Like your espresso with punch? Try these coffee beans
From the very start, I have always loved the more pungent, strange and exotic coffee beans.
Brasil based blends? Blehh, boring.
Monsooned Malabar.
Monsooned coffees are dried in the moist monsoon wind for up to 5 months in large barns with the walls removed to let the air in. The monsoon process was created to closely mimic the way coffee tasted in the days before airplanes and much faster ships. The coffee would be at sea for up to 6 months before reaching its destination. In that time it sucked up the moist sea air and humidity, swelled up and became very pale.
Monsooned coffees like the malabar has a pungent, musky aroma. The beans have swelled up to the size of a roasted bean and become pale. Dried Monsooned coffee has a strange acidic hay like smell. The taste is very chocolate and nutty. One particular good crop had this amazing peanut butter hazel kinda thing going on.
I roast monsooned malabar to the start of second crack, that brings out the nuts and chocolate in them, but if you want it real musky and earthy you can try stopped sometime in the middle after second crack. These beans are LOUD, you will have no trouble hearing 1st and 2nd crack with these.
Monsooned Malabar is a crema producer like you wouldn’t believe. I often use it as a base in blends, 80% crema is normal, sod Robusta, if you want crema without the taste of burnt rubber try some MM instead.
Malabar is my absolute favorite coffee, some think I’m crazy but I do shots of this coffee as single origin, yum! (Smacks lips)
Mandheling
If it’s spicy, caramel chokolate with a bit of musky fruitiness you’r after, you want some mandheling in your blends. Not as pungent as a Monsooned Malabar but still enough to easily make it in a blend with malabar. It’s also the perfect choice if you want something that punches through milk based drinks. For the most punch roast it to a rolling second crack and it will add lots of body to Lattes and Cappas.

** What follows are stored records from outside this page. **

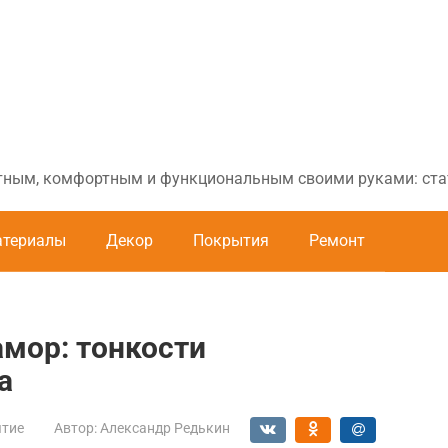
ютным, комфортным и функциональным своими руками: стат
териалы
Декор
Покрытия
Ремонт
мор: тонкости
а
тие
Автор:
Александр Редькин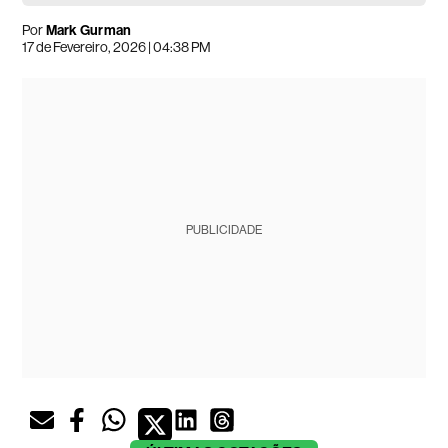
Por
Mark Gurman
17 de Fevereiro, 2026 | 04:38 PM
PUBLICIDADE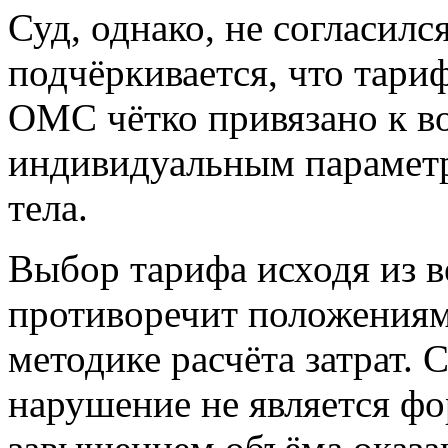
Суд, однако, не согласилс
подчёркивается, что тари
ОМС чётко привязано к во
индивидуальным параметр
тела.
Выбор тарифа исходя из в
противоречит положениям
методике расчёта затрат. 
нарушение не является фо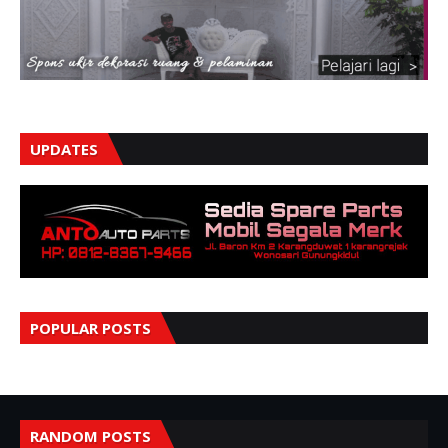
UPDATES
POPULAR POSTS
RANDOM POSTS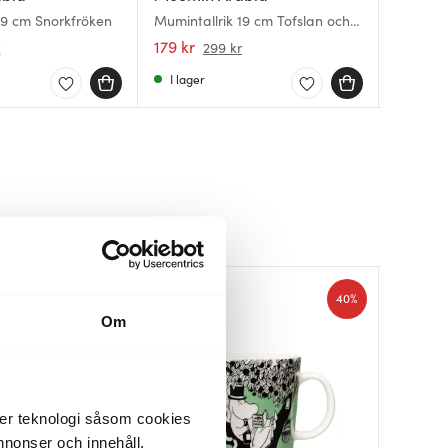
19 cm Snorkfröken
Mumintallrik 19 cm Tofslan och
Mumin a
Mumintal
Vifslan Röd Rubin
alltid 80
Farten
179 kr
299 kr
179 kr
r
299 kr
I lager
I lager
I lager
40%
40%
Om
der teknologi såsom cookies
 annonser och innehåll,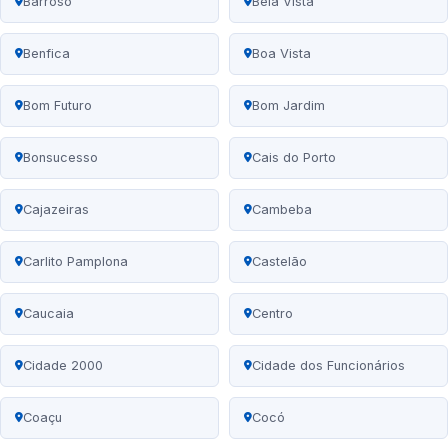
Barroso
Bela Vista
Benfica
Boa Vista
Bom Futuro
Bom Jardim
Bonsucesso
Cais do Porto
Cajazeiras
Cambeba
Carlito Pamplona
Castelão
Caucaia
Centro
Cidade 2000
Cidade dos Funcionários
Coaçu
Cocó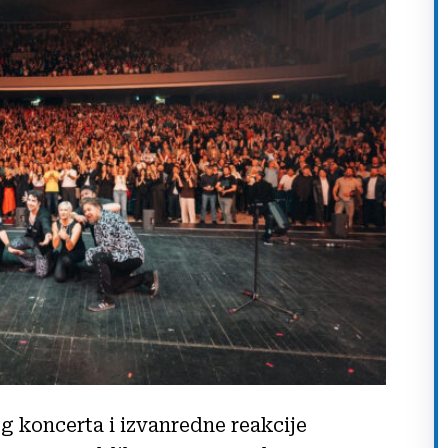
 koncerta i izvanredne reakcije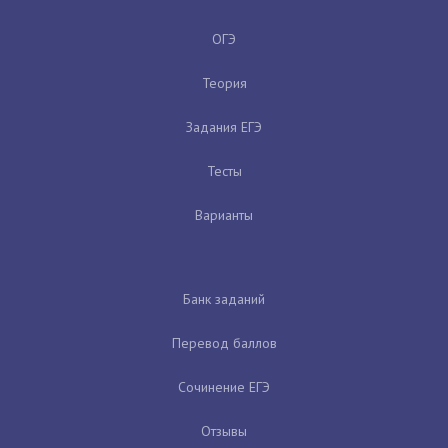
ОГЭ
Теория
Задания ЕГЭ
Тесты
Варианты
Банк заданий
Перевод баллов
Сочинение ЕГЭ
Отзывы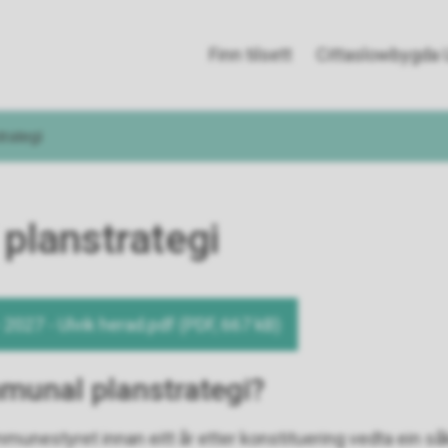
Finn tilsett
Cittaslowbygda U
rategi
planstrategi
 2027 - Ulvik herad.pdf
(PDF, 667 kB)
mmunal planstrategi?
munestyret innan eitt år etter konstituering vedta ein s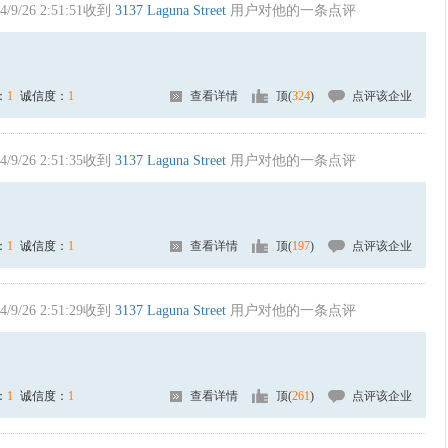
4/9/26 2:51:51收到
3137 Laguna Street
用户对他的一条点评
：
1
诚信度：
1
查看详情
顶(
324
)
点评该企业
4/9/26 2:51:35收到
3137 Laguna Street
用户对他的一条点评
：
1
诚信度：
1
查看详情
顶(
197
)
点评该企业
4/9/26 2:51:29收到
3137 Laguna Street
用户对他的一条点评
：
1
诚信度：
1
查看详情
顶(
261
)
点评该企业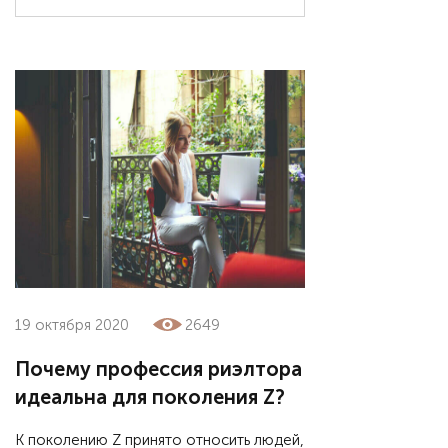
19 октября 2020
2649
Почему профессия риэлтора
идеальна для поколения Z?
К поколению Z принято относить людей,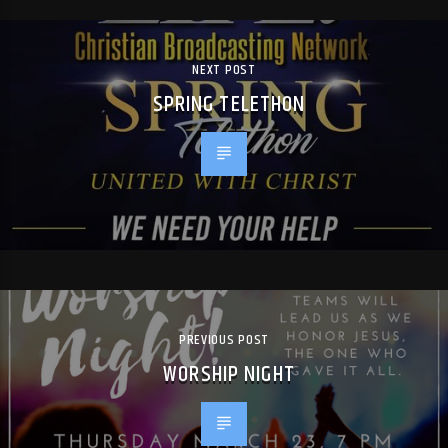
NEXT POST
SPRING TELETHON
PREVIOUS POST
WORSHIP NIGHT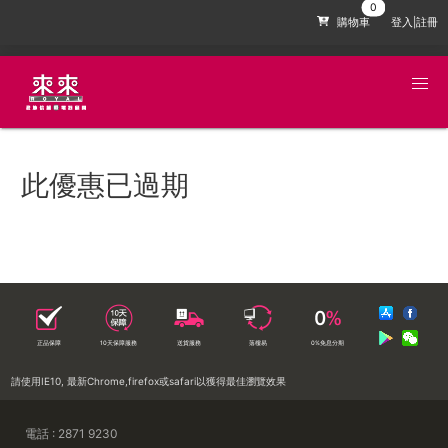
購物車
登入|註冊
此優惠已過期
正品保障
10天保障服務
送貨服務
落樓易
0%免息分期
請使用IE10, 最新Chrome,firefox或safari以獲得最佳瀏覽效果
電話 : 2871 9230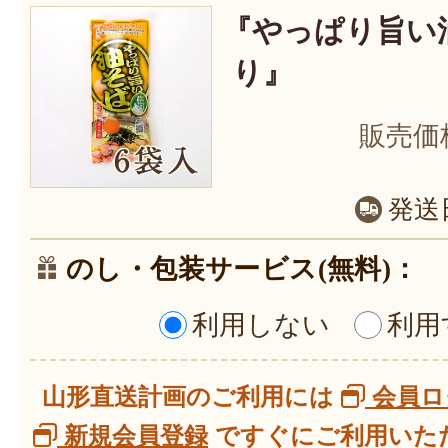
『やっぱり旨い油
り』
販売価
発送
のし・包装サービス(無料)：
利用しない
利用
山形直送計画のご利用には
会員ロ
新規会員登録
ですぐにご利用いただ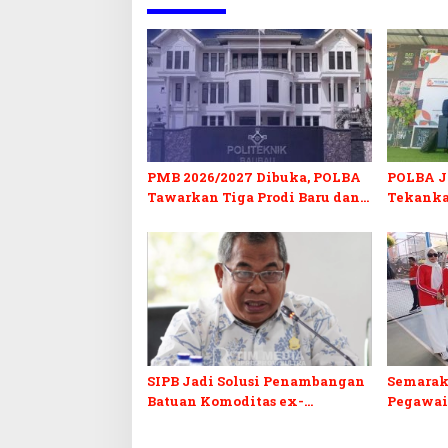
PMB 2026/2027 Dibuka, POLBA
POLBA Jo
Tawarkan Tiga Prodi Baru dan
Tekanka
Program Kuliah Gratis
dan Serti
SIPB Jadi Solusi Penambangan
Semarak
Batuan Komoditas ex-
Pegawai
Golongan C di Sultra
Sultra I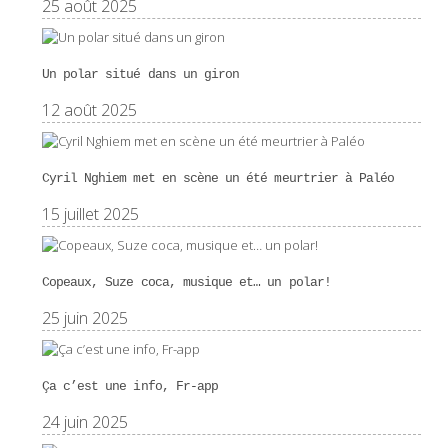
25 août 2025
Un polar situé dans un giron
12 août 2025
Cyril Nghiem met en scène un été meurtrier à Paléo
15 juillet 2025
Copeaux, Suze coca, musique et… un polar!
25 juin 2025
Ça c’est une info, Fr-app
24 juin 2025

Mandhelings are ugly as hell. Even grade 1 looks like a grade 3 of any other coffee, that’s just they way they are. Mandhelings also roasts unevenly and lighter than other coffees, so be carefull not to roast them to hard as the color can be deceiving.
As mandhelings are almost always dry processed they produce lots of crema but bevare… there will be sticks stones and other assorted stuff in there waiting to fuck up your grinder so always go through the beans after you roast them and pick out anything that doesn’t look like a bean.
Yemen coffees
Strange, dark, bitter, pungent, that’s the yemen coffees.
As other dry processed coffees Yemens will produce lots of crema, roasted to second crack they will also lend a reddish dark mottled color to the crema that looks absolutely gorgeus. As with the Mandheling, look out for sticks and stones. If you are looking for something like Yemens but with more fruit to balance a blend try some Ethiopian Harrar. Ethiopian coffee is normally always wet processed, with the Harrar being the exception. Harrars have ton’s of fruit, a blueberry taste can often be had from the realy good Harrars.
If you noticed, I prefer to use Dry Processed (DP) coffee beans whenever I can. Dry Processed coffees are crema bombs and are always more complex and musky in a good way. You can also try doing melange blends using these beans. A melange is simply beans that have been roasted to different levels on thier own and the blended after the fact. You can create some absolutely gorgeous SO blends this way. Roast the same bean to different levels and blend them. Roast level can totally change a coffee, at light roasts you can get floral and fruit notes, darker and you get spice, nuts, and chocolate.